JAN HIRD POKORNY ASSOCIATES
Architect, preservationist, and teacher Jan Pokorny, who died on May 20, straddled not only fields, but worlds. With a sensibility shaped by history—he came from Brno, Czechoslovakia, the birthplace of Sigmund Freud and site of Mies van der Rohe’s Tugendhat House—Pokorny impressed all with his generous cosmopolitanism in a long career spanning Prague, Detroit, and New York. AN asked two who knew him as colleague and mentor to share their impressions.
Jan Hird Pokorny began his architectural practice in Prague in 1937 upon graduation from Prague Polytechnic University, emigrating to the United States via Sweden after the fall of Czechoslovakia to the Germans in 1939. He then completed his master’s degree in architecture in 1941 at Columbia University, where he would later teach.
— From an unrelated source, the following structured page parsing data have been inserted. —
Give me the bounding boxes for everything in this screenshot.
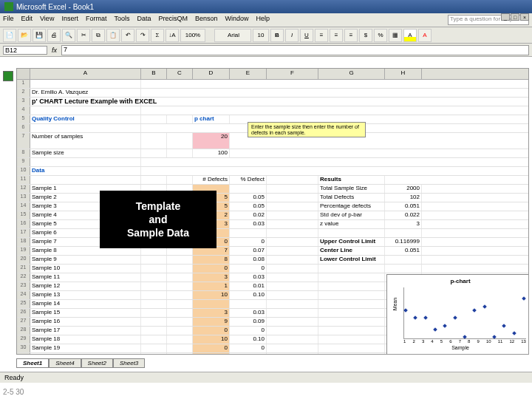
cell[interactable] xyxy=(318,327,385,335)
tab-sheet2[interactable]: Sheet2 xyxy=(81,358,113,368)
cell[interactable]: Number of samples xyxy=(30,133,141,149)
cell[interactable]: Total Defects xyxy=(318,194,385,202)
cell[interactable] xyxy=(267,202,318,211)
fx-icon[interactable]: fx xyxy=(52,47,57,54)
cell[interactable]: 10 xyxy=(193,291,230,299)
cell[interactable] xyxy=(167,353,193,355)
cell[interactable]: z value xyxy=(318,220,385,228)
cell[interactable]: p chart xyxy=(193,115,230,123)
cell[interactable] xyxy=(167,149,193,157)
sum-icon[interactable]: Σ xyxy=(151,29,164,42)
cell[interactable]: 9 xyxy=(193,318,230,326)
paste-icon[interactable]: 📋 xyxy=(106,29,120,42)
cell[interactable] xyxy=(318,300,385,308)
cell[interactable] xyxy=(141,300,167,308)
menu-format[interactable]: Format xyxy=(86,15,107,25)
col-F[interactable]: F xyxy=(267,69,318,79)
cell[interactable] xyxy=(267,256,318,264)
cell[interactable]: 3 xyxy=(193,273,230,282)
col-H[interactable]: H xyxy=(385,69,422,79)
cell[interactable] xyxy=(318,273,385,282)
cell[interactable]: 0 xyxy=(193,344,230,352)
cell[interactable] xyxy=(141,273,167,282)
cell[interactable] xyxy=(167,344,193,352)
cell[interactable] xyxy=(141,256,167,264)
cell[interactable] xyxy=(167,318,193,326)
cell[interactable]: 0.10 xyxy=(230,335,267,344)
copy-icon[interactable]: ⧉ xyxy=(92,29,105,42)
worksheet[interactable]: A B C D E F G H 12Dr. Emilio A. Vazquez3… xyxy=(16,68,529,355)
cell[interactable]: 0 xyxy=(230,238,267,246)
cell[interactable] xyxy=(318,291,385,299)
cell[interactable] xyxy=(141,318,167,326)
embedded-chart[interactable]: p-chart Mean 12345678910111213 Sample xyxy=(386,274,529,355)
cell[interactable]: 0.03 xyxy=(230,309,267,317)
menu-tools[interactable]: Tools xyxy=(114,15,129,25)
cell[interactable] xyxy=(267,194,318,202)
cell[interactable]: 0.09 xyxy=(230,318,267,326)
menu-benson[interactable]: Benson xyxy=(195,15,218,25)
bold-icon[interactable]: B xyxy=(270,29,284,42)
cell[interactable]: Sample 17 xyxy=(30,327,141,335)
cell[interactable] xyxy=(167,273,193,282)
cell[interactable]: 0.116999 xyxy=(385,238,422,246)
cell[interactable] xyxy=(267,229,318,237)
cell[interactable]: 0.05 xyxy=(230,194,267,202)
menu-precisqm[interactable]: PrecisQM xyxy=(158,15,188,25)
cell[interactable]: 0.01 xyxy=(230,282,267,290)
cell[interactable] xyxy=(141,309,167,317)
cell[interactable]: Lower Control Limit xyxy=(318,256,385,264)
cell[interactable]: % Defect xyxy=(230,176,267,184)
menu-help[interactable]: Help xyxy=(256,15,270,25)
cell[interactable] xyxy=(385,256,422,264)
cell[interactable] xyxy=(193,300,230,308)
cell[interactable]: 0.05 xyxy=(230,202,267,211)
max-button[interactable]: □ xyxy=(511,13,519,21)
cell[interactable] xyxy=(267,282,318,290)
print-icon[interactable]: 🖨 xyxy=(47,29,61,42)
col-E[interactable]: E xyxy=(230,69,267,79)
cell[interactable]: 0 xyxy=(230,327,267,335)
cell[interactable] xyxy=(267,309,318,317)
col-D[interactable]: D xyxy=(193,69,230,79)
addin-icon[interactable] xyxy=(3,71,13,81)
font-color-icon[interactable]: A xyxy=(418,29,432,42)
cell[interactable]: Sample 9 xyxy=(30,256,141,264)
cell[interactable]: Sample 12 xyxy=(30,282,141,290)
cell[interactable] xyxy=(167,309,193,317)
cell[interactable] xyxy=(267,238,318,246)
col-G[interactable]: G xyxy=(318,69,385,79)
cell[interactable] xyxy=(167,256,193,264)
cell[interactable]: 0.08 xyxy=(230,256,267,264)
cell[interactable] xyxy=(167,327,193,335)
cell[interactable]: 0.03 xyxy=(230,220,267,228)
cell[interactable]: Sample 15 xyxy=(30,309,141,317)
cell[interactable] xyxy=(141,353,167,355)
cell[interactable] xyxy=(267,327,318,335)
cell[interactable] xyxy=(267,318,318,326)
cell[interactable]: Percentage defects xyxy=(318,202,385,211)
cell[interactable]: 0.03 xyxy=(230,353,267,355)
cell[interactable] xyxy=(230,185,267,193)
redo-icon[interactable]: ↷ xyxy=(136,29,149,42)
cell[interactable] xyxy=(167,291,193,299)
cell[interactable]: 0.03 xyxy=(230,273,267,282)
cell[interactable]: 0.02 xyxy=(230,211,267,219)
cell[interactable] xyxy=(267,344,318,352)
cell[interactable] xyxy=(318,265,385,273)
cell[interactable] xyxy=(141,291,167,299)
col-C[interactable]: C xyxy=(167,69,193,79)
cell[interactable]: 0.022 xyxy=(385,211,422,219)
cell[interactable]: Sample 19 xyxy=(30,344,141,352)
cell[interactable] xyxy=(141,327,167,335)
zoom-box[interactable]: 100% xyxy=(180,29,205,42)
cell[interactable] xyxy=(267,273,318,282)
align-center-icon[interactable]: ≡ xyxy=(330,29,343,42)
cell[interactable]: p' CHART Lecture Example with EXCEL xyxy=(30,98,141,106)
align-right-icon[interactable]: ≡ xyxy=(344,29,358,42)
open-icon[interactable]: 📂 xyxy=(18,29,31,42)
cell[interactable] xyxy=(30,106,141,115)
cell[interactable] xyxy=(141,265,167,273)
cell[interactable]: 2000 xyxy=(385,185,422,193)
cell[interactable] xyxy=(141,344,167,352)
During World War II, Jan worked in Detroit as an architect for the Leo Bauer firm, converting Ford automobile factories for production of battle tanks. After the war, he spent two years with Skidmore, Owings & Merrill, and then established his own architectural practice in New York City in 1947, quickly branching into industrial and academic architecture and establishing himself as a nuanced architect for public and institutional structures. His first major preservation project was the restoration of Schermerhorn Row at the South Street Seaport, completed in 1983.
I joined Jan’s firm in 1986. When he asked me if I would work for him, I said yes, but that I could not start immediately. I told him I had planned a four-week trip to India, and he scrunched up his face—at this time I thought he was about to rescind his offer—then he said, “No, no, four weeks will not do”—long pause—”you must spend at least six weeks in India!”
When I began working on the Morris-Jumel mansion restoration, which had a tight schedule, I would stay late working on details, construction drawings, and specifications. In most offices, partners would typically make the rounds admonishing staff to “hurry up and get that out!” Jan came up behind me on a particular evening, and I could feel him looking over my shoulder. I braced myself for the “get it out” admonition. Instead, he very gently said, “Take as long as you wish to finish this, just make sure that it’s the best we can do.”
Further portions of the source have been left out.